→ Saved data entries:
◆ ◆ ◆

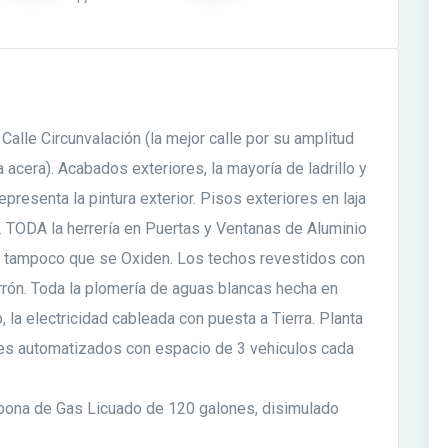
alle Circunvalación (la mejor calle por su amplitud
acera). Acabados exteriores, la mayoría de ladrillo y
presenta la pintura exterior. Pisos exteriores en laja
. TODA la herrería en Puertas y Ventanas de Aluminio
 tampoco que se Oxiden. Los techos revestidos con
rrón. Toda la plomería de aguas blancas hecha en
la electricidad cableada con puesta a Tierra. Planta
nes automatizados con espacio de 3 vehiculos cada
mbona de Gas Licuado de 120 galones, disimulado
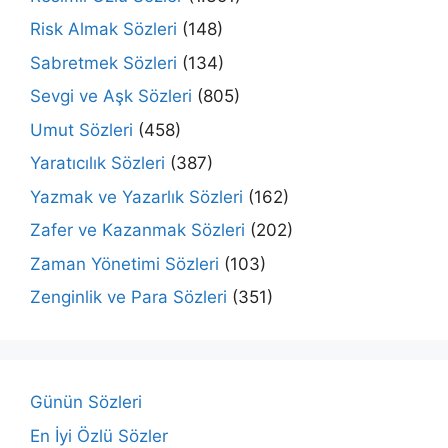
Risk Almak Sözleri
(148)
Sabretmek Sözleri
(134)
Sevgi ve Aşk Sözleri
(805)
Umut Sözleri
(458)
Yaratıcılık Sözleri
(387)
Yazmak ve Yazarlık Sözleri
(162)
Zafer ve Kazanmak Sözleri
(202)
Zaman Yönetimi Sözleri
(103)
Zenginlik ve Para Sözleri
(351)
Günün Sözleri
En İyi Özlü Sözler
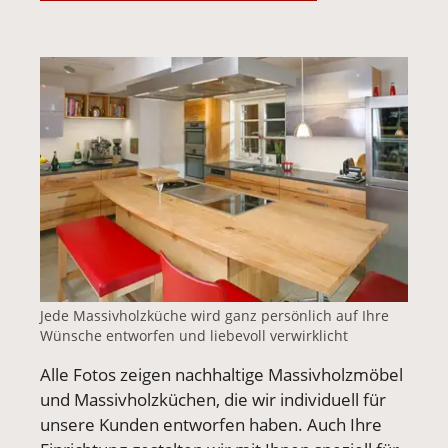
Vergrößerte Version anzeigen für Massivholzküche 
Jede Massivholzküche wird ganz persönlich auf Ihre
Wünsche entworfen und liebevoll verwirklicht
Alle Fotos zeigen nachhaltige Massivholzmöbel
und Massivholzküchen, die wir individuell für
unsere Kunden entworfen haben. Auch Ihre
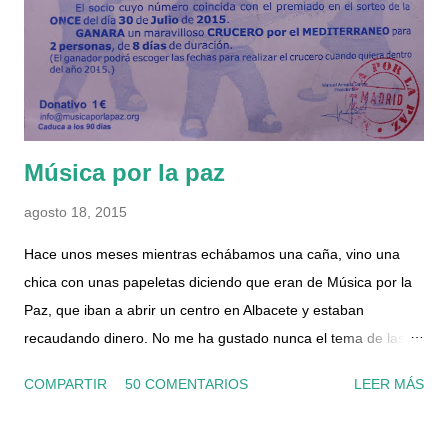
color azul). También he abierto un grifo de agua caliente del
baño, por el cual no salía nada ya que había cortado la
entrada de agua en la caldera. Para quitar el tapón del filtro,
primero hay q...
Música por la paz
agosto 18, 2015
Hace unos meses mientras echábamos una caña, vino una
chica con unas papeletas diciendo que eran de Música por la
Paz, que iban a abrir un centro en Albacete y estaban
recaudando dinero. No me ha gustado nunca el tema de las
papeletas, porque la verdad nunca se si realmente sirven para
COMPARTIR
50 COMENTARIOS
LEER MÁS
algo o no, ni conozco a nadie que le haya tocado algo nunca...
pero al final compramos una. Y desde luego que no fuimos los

◆ ◆ ◆

→ GOAL OF THE EXERCISE:
Show every line in the entries where the string "nunca" occurs.

→ WRITTEN REPLY:
recaudando dinero. No me ha gustado nunca el tema de las
papeletas, porque la verdad nunca se si realmente sirven para
algo o no, ni conozco a nadie que le haya tocado algo nunca...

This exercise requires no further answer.